Educational & Cultural Services

ARAB AMERICAN CULTURE

Arab Americans are a diverse people who come from all walks of life. Many have different origin stories, but all share a deep pride and respect for their heritages. Arabs are typically defined as Arabic-speaking with shared histories and come from one of twenty-two Arab countries: Algeria, Bahrain, Comoros Islands, Djibouti, Egypt, Iraq, Jordan, Kuwait, Lebanon, Libya, Mauritania, Morocco, Oman, Palestine, Qatar, Saudi Arabia, Somalia, Sudan, Syria, Tunisia, United Arab Emirates, and Yemen.

The role of the Arab American Heritage Council is not to define Arab American identity, but to highlight, represent, and preserve Arab culture for the many Arab American communities in the Greater Flint area.

Palestinian Debkah Group From Lajee Cultural Center
Palestinian Debkah Group From Lajee Cultural Center

Educational SERVICES

The Arab American Heritage Council has a lot of educational opportunities including scholarships and educational events hosted by the AAHC, other organizations, and schools. Below is a list of some of the programming that the AAHC holds:

Speaking events with various authors, professors, and intellectuals.

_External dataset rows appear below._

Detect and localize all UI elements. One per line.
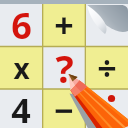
staticText: ? — [55, 42, 74, 94]
staticText: + — [54, 2, 74, 48]
staticText: − — [54, 87, 74, 128]
button[interactable]: Math quiz grid — [0, 0, 128, 128]
staticText: 4 — [11, 87, 31, 128]
staticText: ÷ — [97, 45, 117, 91]
staticText: 6 — [11, 1, 32, 50]
staticText: x — [13, 49, 30, 87]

Educational outreach to community schools and organizations for three primary topics:

  • Arab Americans 101
  • Middle Eastern/Arab history and politics
  • Arab culture/Dabke/Fashion/Food

Cultural sensitivity and diversity workshops

CULTURAL SERVICES

The Arab American Heritage Council is dedicated to the preservation and celebration of Arab Culture in the Flint community. The AAHC accomplishes its goals to support Arab Culture by hosting events to showcase different cultural practices. Below are examples of cultural events hosted by the AAHC:

  • Arab Film Festival
  • Arabic Musical Performances
  • Trips to Dearborn and the Arab American National Museum
  • Cultural Diversity/Competency Workshops
  • Arab Dabka Performances

Unity in Diversity

On February 23, 2019 the AAHC was honored to be a part of the annual Unity in Diversity event. This event seeks to build bridges of communication, support, & understanding among the diverse cultures, nationalities, races, genders. and religions that make up our community. Executive Director, Devin Bathish, taught the audience about the history of the Dabke and then had everyone participate in the Dabke together.

Unity in Diversity Dabke

Arab Film Festivals

The Arab film festivals highlight achievements in film by Arab filmmakers. The 2019 film festival highlighted Arab identity and Arab immigrant experiences. This event was hosted at the Flint Intercultural Center and was organized by Lucine Jarrah. Additional standout events include the 2013 Arab Film Festival which featured the “Lahza Project” that highlighted the experiences of refugee children.

Speaking at Baker College

On March 28, 2019, AAHC Executive Director, Devin Bathish, spoke at Baker College about his family’s story of immigrating to the United States. He also spoke about the diversity of Arab identity in the United States and across the world. Many of the students were amazed at how diverse the Arab world is and how much they learned.

Dabke Workshops

You’re invited to participate in the Arab American Heritage Council’s Dabke Workshop series. Bring your family and friends and come learn to dance Dabke with us.
Wednesdays | 4pm-5pm
Dates in July: 17, 24, 31
Dates in August: 14, 21

Boys and Girls Club

On January 11, 2018, our Executive Director, Devin Bathish, started off the year by hosting an educational event for the Boys & Girls Club of Greater Flint. Devin demonstrated Arab fashion, culture, and language. At the end, everyone participated in an Arabic line dance, the dabke. The children really enjoyed it!

Boys & Girls Club of Greater Flint

Taste of Culture

On May 11, 2019, the AAHC participated in the “Taste of Culture” event organized by Communities First. The event was held at the Flint Masonic temple where 250 people attended. Executive Director, Devin Bathish, set up a table where he showcased his Palestinian heritage. He invited attendees to try on a Keffiyeh, as well as learn how to write their names in Arabic.